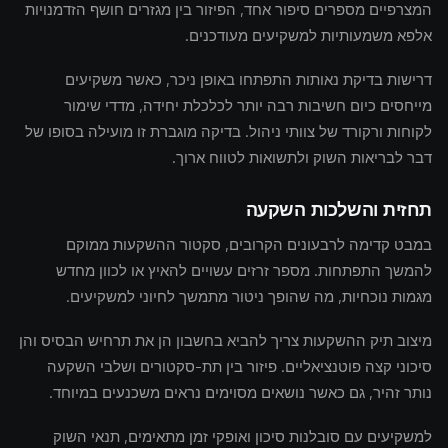
המצרפיים מספרים סיפור אחד, הפיזור בין מגזרים חושף הזדמנויות
אלפא משמעותיות למשקיעים מעודכנים.
דרישות בדיקת נאותות התפתחו באופן ניכר, כאשר משקיעים
מייחסים כיום חשיבות רבה יותר לכלכלת יחידה, מדדי שימור
לקוחות ורקורד של צוותי ניהול. בדיקה מוגברת זו מועילה בסופו של
דבר לבריאות השוק ולתשואות לטווח ארוך.
תחזית והשלכות השקעה
במבט קדימה לרבעונים הקרובים, סקטור ההשקעות ממוקם
להמשך התפתחות. מספר זרזים עשויים להאיץ או לכוון מחדש
מגמות נוכחיות, מה שהופך ניטור מתמשך לחיוני למשקיעים.
מיצוב תיק ההשקעות צריך להביא בחשבון הן את תרחיש הבסיס והן
סיכוני קצה פוטנציאליים. פיזור בין תת-סקטורים ושלבי השקעה
נותר זהיר, גם כאשר נושאים מסוימים נראים משכנעים במיוחד.
למשקיעים עם סובלנות סיכון ואופקי זמן מתאימים, תנאי השוק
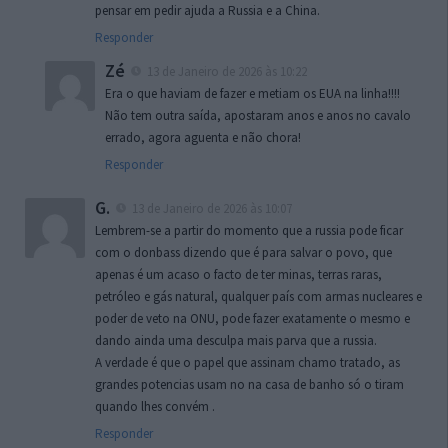
pensar em pedir ajuda a Russia e a China.
Responder
Zé
13 de Janeiro de 2026 às 10:22
Era o que haviam de fazer e metiam os EUA na linha!!!!
Não tem outra saída, apostaram anos e anos no cavalo
errado, agora aguenta e não chora!
Responder
G.
13 de Janeiro de 2026 às 10:07
Lembrem-se a partir do momento que a russia pode ficar
com o donbass dizendo que é para salvar o povo, que
apenas é um acaso o facto de ter minas, terras raras,
petróleo e gás natural, qualquer país com armas nucleares e
poder de veto na ONU, pode fazer exatamente o mesmo e
dando ainda uma desculpa mais parva que a russia.
A verdade é que o papel que assinam chamo tratado, as
grandes potencias usam no na casa de banho só o tiram
quando lhes convém .
Responder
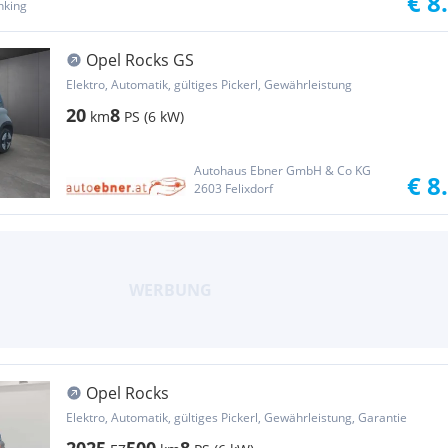
€ 8
nking
Opel Rocks GS
Elektro, Automatik, gültiges Pickerl, Gewährleistung
20
8
km
PS (6 kW)
Autohaus Ebner GmbH & Co KG
€ 8
2603 Felixdorf
Opel Rocks
Elektro, Automatik, gültiges Pickerl, Gewährleistung, Garantie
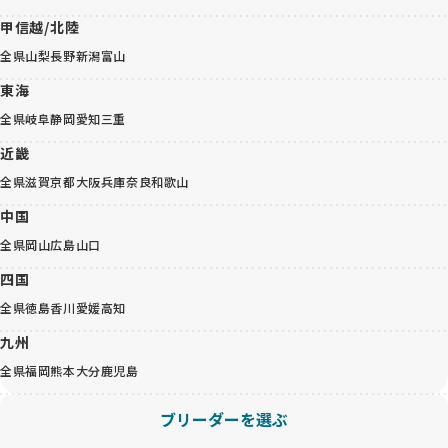
甲信越/北陸
全県
山梨
長野
新潟
富山
東海
全県
岐阜
静岡
愛知
三重
近畿
全県
滋賀
京都
大阪
兵庫
奈良
和歌山
中国
全県
岡山
広島
山口
四国
全県
徳島
香川
愛媛
高知
九州
全県
福岡
熊本
大分
鹿児島
ブリーダーを選ぶ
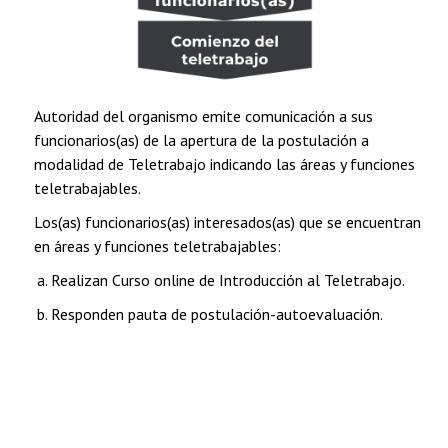
Autoridad del organismo emite comunicación a sus
funcionarios(as) de la apertura de la postulación a
modalidad de Teletrabajo indicando las áreas y funciones
teletrabajables.
Los(as) funcionarios(as) interesados(as) que se encuentran
en áreas y funciones teletrabajables:
Realizan Curso online de Introducción al Teletrabajo.
Responden pauta de postulación-autoevaluación.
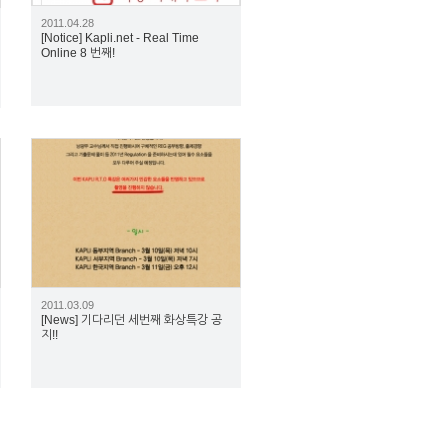
2011.04.28
[Notice] Kapli.net - Real Time
Online 8 번째!
2160
2011.03.09
[News] 기다리던 세번째 화상특강 공
지!!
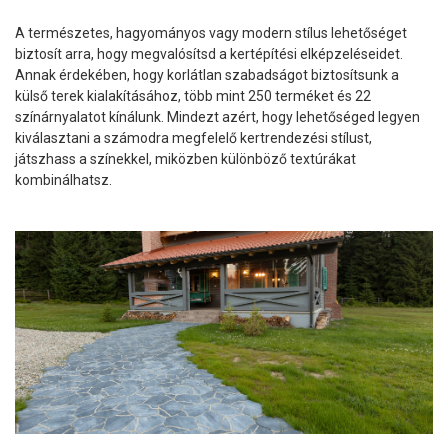
A természetes, hagyományos vagy modern stílus lehetőséget
biztosít arra, hogy megvalósítsd a kertépítési elképzeléseidet.
Annak érdekében, hogy korlátlan szabadságot biztosítsunk a
külső terek kialakításához, több mint 250 terméket és 22
színárnyalatot kínálunk. Mindezt azért, hogy lehetőséged legyen
kiválasztani a számodra megfelelő kertrendezési stílust,
játszhass a színekkel, miközben különböző textúrákat
kombinálhatsz.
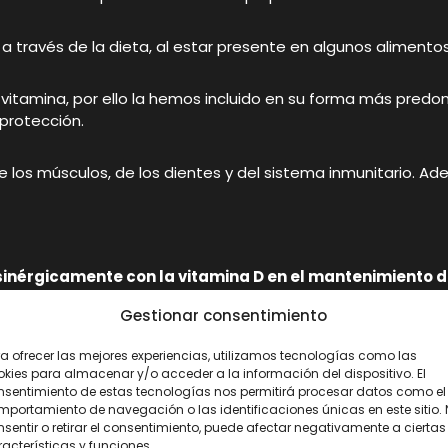
a través de la dieta, al estar presente en algunos alimento
ta vitamina, por ello la hemos incluido en su forma más pr
 protección.
los músculos, de los dientes y del sistema inmunitario. Adem
inérgicamente con la vitamina D en el mantenimiento d
Gestionar consentimiento
nas que quieran preservar el buen estado de los huesos gr
a ofrecer las mejores experiencias, utilizamos tecnologías como las
ganismo a partir de un suplemento natural de dos vitaminas 
kies para almacenar y/o acceder a la información del dispositivo. El
nsentimiento de estas tecnologías nos permitirá procesar datos como el
portamiento de navegación o las identificaciones únicas en este sitio.
sentir o retirar el consentimiento, puede afectar negativamente a ciertas
acterísticas y funciones.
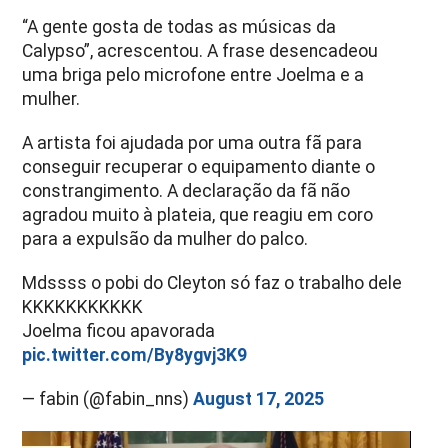
“A gente gosta de todas as músicas da
Calypso”, acrescentou. A frase desencadeou
uma briga pelo microfone entre Joelma e a
mulher.
A artista foi ajudada por uma outra fã para
conseguir recuperar o equipamento diante o
constrangimento.
A declaração da fã não
agradou muito à plateia, que reagiu em coro
para a expulsão da mulher do palco.
Mdssss o pobi do Cleyton só faz o trabalho dele
KKKKKKKKKKK
Joelma ficou apavorada
pic.twitter.com/By8ygvj3K9
— fabin (@fabin_nns)
August 17, 2025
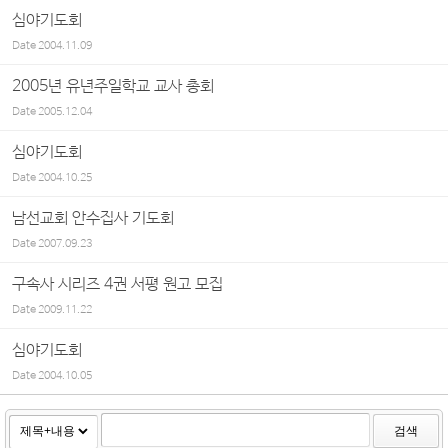
심야기도회
Date
2004.11.09
2005년 유년주일학교 교사 총회
Date
2005.12.04
심야기도회
Date
2004.10.25
남선교회 안수집사 기도회
Date
2007.09.23
구속사 시리즈 4권 서평 원고 모집
Date
2009.11.22
심야기도회
Date
2004.10.05
검색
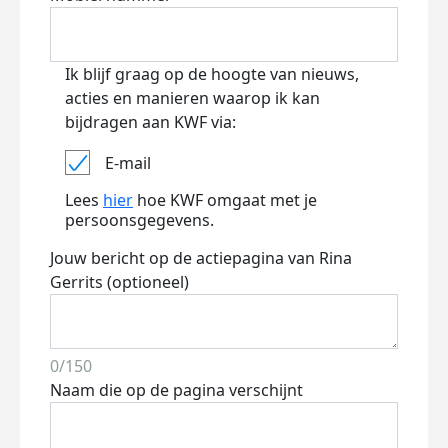
Ik blijf graag op de hoogte van nieuws,
acties en manieren waarop ik kan
bijdragen aan KWF via:
E-mail
Lees
hier
hoe KWF omgaat met je
persoonsgegevens.
Jouw bericht op de actiepagina van Rina
Gerrits (optioneel)
0/150
Naam die op de pagina verschijnt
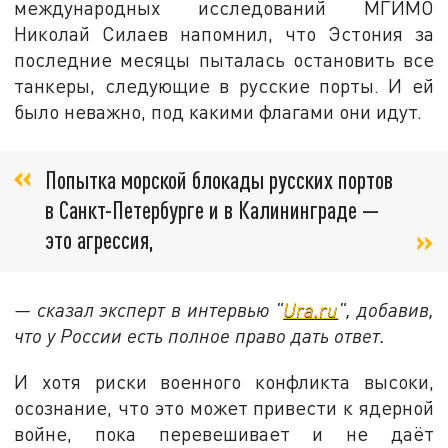
международных исследований МГИМО
Николай Силаев напомнил, что Эстония за
последние месяцы пыталась остановить все
танкеры, следующие в русские порты. И ей
было неважно, под какими флагами они идут.
Попытка морской блокады русских портов
в Санкт-Петербурге и в Калининграде —
это агрессия,
— сказал эксперт в интервью "
Ura.ru
", добавив,
что у России есть полное право дать ответ.
И хотя риски военного конфликта высоки,
осознание, что это может привести к ядерной
войне, пока перевешивает и не даёт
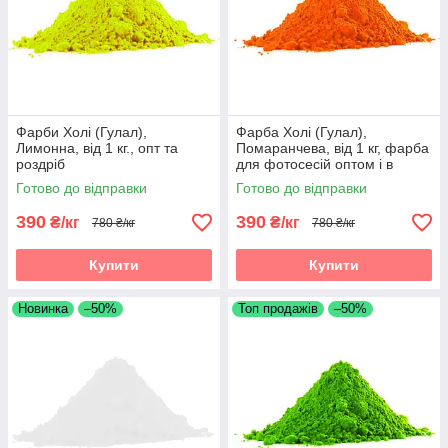
Фарби Холі (Гулал),
Фарба Холі (Гулал),
Лимонна, від 1 кг., опт та
Помаранчева, від 1 кг, фарба
роздріб
для фотосесій оптом і в
роздріб
Готово до відправки
Готово до відправки
390
390
₴/кг
₴/кг
780 ₴/кг
780 ₴/кг
Купити
Купити
Новинка
–50%
Топ продажів
–50%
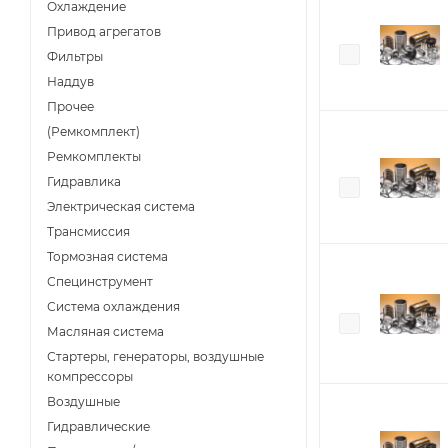
Охлаждение
Привод агрегатов
Фильтры
Наддув
Прочее
(Ремкомплект)
Ремкомплекты
Гидравлика
Электрическая система
Трансмиссия
Тормозная система
Специнструмент
Система охлаждения
Масляная система
Стартеры, генераторы, воздушные
компрессоры
Воздушные
Гидравлические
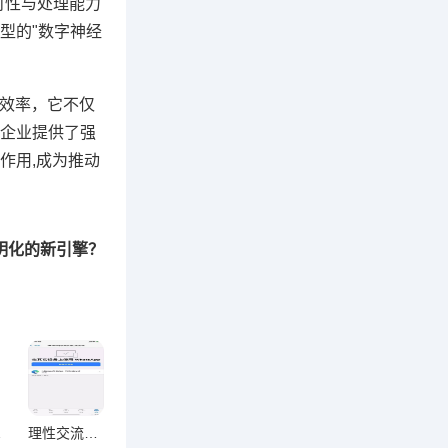
时性与处理能力
型的"数字神经
与效率，它不仅
企业提供了强
作用,成为推动
透明化的新引擎？
新范式
理性交流新载体？WhatsApp网页版适用性与局限性深度解析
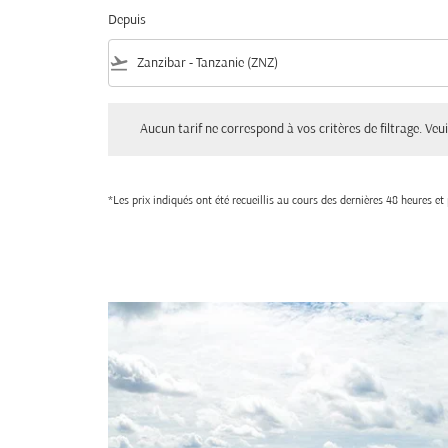
Depuis
flight_takeoff
Aucun tarif ne correspond à vos critères de filtrage. Veuillez aju
Aucun tarif ne correspond à vos critères de filtrage. Veuil
*Les prix indiqués ont été recueillis au cours des dernières 48 heures e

**About this task:** Leave the pictures out, and print every line of the listing exactly as written.

**Exercise solution:**
המצרפיים מספרים סיפור אחד, הפיזור בין מגזרים חושף הזדמנויות
אלפא משמעותיות למשקיעים מעודכנים.
דרישות בדיקת נאותות התפתחו באופן ניכר, כאשר משקיעים
מייחסים כיום חשיבות רבה יותר לכלכלת יחידה, מדדי שימור
לקוחות ורקורד של צוותי ניהול. בדיקה מוגברת זו מועילה בסופו של
דבר לבריאות השוק ולתשואות לטווח ארוך.
תחזית והשלכות השקעה
במבט קדימה לרבעונים הקרובים, סקטור ההשקעות ממוקם
להמשך התפתחות. מספר זרזים עשויים להאיץ או לכוון מחדש
מגמות נוכחיות, מה שהופך ניטור מתמשך לחיוני למשקיעים.
מיצוב תיק ההשקעות צריך להביא בחשבון הן את תרחיש הבסיס והן
סיכוני קצה פוטנציאליים. פיזור בין תת-סקטורים ושלבי השקעה
נותר זהיר, גם כאשר נושאים מסוימים נראים משכנעים במיוחד.
למשקיעים עם סובלנות סיכון ואופקי זמן מתאימים, תנאי השוק
pensar em pedir ajuda a Russia e a China.
Responder
Zé
13 de Janeiro de 2026 às 10:22
Era o que haviam de fazer e metiam os EUA na linha!!!!
Não tem outra saída, apostaram anos e anos no cavalo
errado, agora aguenta e não chora!
Responder
G.
13 de Janeiro de 2026 às 10:07
Lembrem-se a partir do momento que a russia pode ficar
com o donbass dizendo que é para salvar o povo, que
apenas é um acaso o facto de ter minas, terras raras,
petróleo e gás natural, qualquer país com armas nucleares e
poder de veto na ONU, pode fazer exatamente o mesmo e
dando ainda uma desculpa mais parva que a russia.
A verdade é que o papel que assinam chamo tratado, as
grandes potencias usam no na casa de banho só o tiram
quando lhes convém .
Responder
€ 8
nking
Opel Rocks GS
Elektro, Automatik, gültiges Pickerl, Gewährleistung
20
8
km
PS (6 kW)
Autohaus Ebner GmbH & Co KG
€ 8
2603 Felixdorf
Opel Rocks
Elektro, Automatik, gültiges Pickerl, Gewährleistung, Garantie
甲信越/北陸
全県
山梨
長野
新潟
富山
東海
全県
岐阜
静岡
愛知
三重
近畿
全県
滋賀
京都
大阪
兵庫
奈良
和歌山
中国
全県
岡山
広島
山口
四国
全県
徳島
香川
愛媛
高知
九州
全県
福岡
熊本
大分
鹿児島
ブリーダーを選ぶ
Autoridad del organismo emite comunicación a sus
funcionarios(as) de la apertura de la postulación a
modalidad de Teletrabajo indicando las áreas y funciones
teletrabajables.
Los(as) funcionarios(as) interesados(as) que se encuentran
en áreas y funciones teletrabajables:
Realizan Curso online de Introducción al Teletrabajo.
Responden pauta de postulación-autoevaluación.
2011.04.28
[Notice] Kapli.net - Real Time
Online 8 번째!
2160
2011.03.09
[News] 기다리던 세번째 화상특강 공
지!!
A természetes, hagyományos vagy modern stílus lehetőséget
biztosít arra, hogy megvalósítsd a kertépítési elképzeléseidet.
Annak érdekében, hogy korlátlan szabadságot biztosítsunk a
külső terek kialakításához, több mint 250 terméket és 22
színárnyalatot kínálunk. Mindezt azért, hogy lehetőséged legyen
kiválasztani a számodra megfelelő kertrendezési stílust,
játszhass a színekkel, miközben különböző textúrákat
kombinálhatsz.
a través de la dieta, al estar presente en algunos alimento
ta vitamina, por ello la hemos incluido en su forma más pr
 protección.
los músculos, de los dientes y del sistema inmunitario. Adem
inérgicamente con la vitamina D en el mantenimiento d
Gestionar consentimiento
nas que quieran preservar el buen estado de los huesos gr
a ofrecer las mejores experiencias, utilizamos tecnologías como las
ganismo a partir de un suplemento natural de dos vitaminas 
kies para almacenar y/o acceder a la información del dispositivo. El
nsentimiento de estas tecnologías nos permitirá procesar datos como el
portamiento de navegación o las identificaciones únicas en este sitio.
sentir o retirar el consentimiento, puede afectar negativamente a ciertas
acterísticas y funciones.
“A gente gosta de todas as músicas da
Calypso”, acrescentou. A frase desencadeou
uma briga pelo microfone entre Joelma e a
mulher.
A artista foi ajudada por uma outra fã para
conseguir recuperar o equipamento diante o
constrangimento.
A declaração da fã não
agradou muito à plateia, que reagiu em coro
para a expulsão da mulher do palco.
Mdssss o pobi do Cleyton só faz o trabalho dele
KKKKKKKKKKK
Joelma ficou apavorada
pic.twitter.com/By8ygvj3K9
— fabin (@fabin_nns)
August 17, 2025
심야기도회
Date
2004.11.09
2005년 유년주일학교 교사 총회
Date
2005.12.04
심야기도회
Date
2004.10.25
남선교회 안수집사 기도회
Date
2007.09.23
구속사 시리즈 4권 서평 원고 모집
Date
2009.11.22
심야기도회
Date
2004.10.05
검색
Ik blijf graag op de hoogte van nieuws,
acties en manieren waarop ik kan
bijdragen aan KWF via:
E-mail
Lees
hier
hoe KWF omgaat met je
persoonsgegevens.
Jouw bericht op de actiepagina van Rina
Gerrits (optioneel)
0/150
Naam die op de pagina verschijnt
международных исследований МГИМО
Николай Силаев напомнил, что Эстония за
последние месяцы пыталась остановить все
танкеры, следующие в русские порты. И ей
было неважно, под какими флагами они идут.
Попытка морской блокады русских портов
в Санкт-Петербурге и в Калининграде —
это агрессия,
— сказал эксперт в интервью "
Ura.ru
", добавив,
что у России есть полное право дать ответ.
И хотя риски военного конфликта высоки,
осознание, что это может привести к ядерной
войне, пока перевешивает и не даёт
Фарби Холі (Гулал),
Фарба Холі (Гулал),
Лимонна, від 1 кг., опт та
Помаранчева, від 1 кг, фарба
роздріб
для фотосесій оптом і в
роздріб
Готово до відправки
Готово до відправки
390
390
₴/кг
₴/кг
780 ₴/кг
780 ₴/кг
Купити
Купити
Новинка
–50%
Топ продажів
–50%
Охлаждение
Привод агрегатов
Фильтры
Наддув
Прочее
(Ремкомплект)
Ремкомплекты
Гидравлика
Электрическая система
Трансмиссия
Тормозная система
Специнструмент
Система охлаждения
Масляная система
Стартеры, генераторы, воздушные
компрессоры
Воздушные
Гидравлические
时性与处理能力
型的"数字神经
与效率，它不仅
企业提供了强
作用,成为推动
透明化的新引擎？
新范式
理性交流新载体？WhatsApp网页版适用性与局限性深度解析
Depuis
flight_takeoff
Aucun tarif ne correspond à vos critères de filtrage. Veuillez aju
Aucun tarif ne correspond à vos critères de filtrage. Veuil
*Les prix indiqués ont été recueillis au cours des dernières 48 heures e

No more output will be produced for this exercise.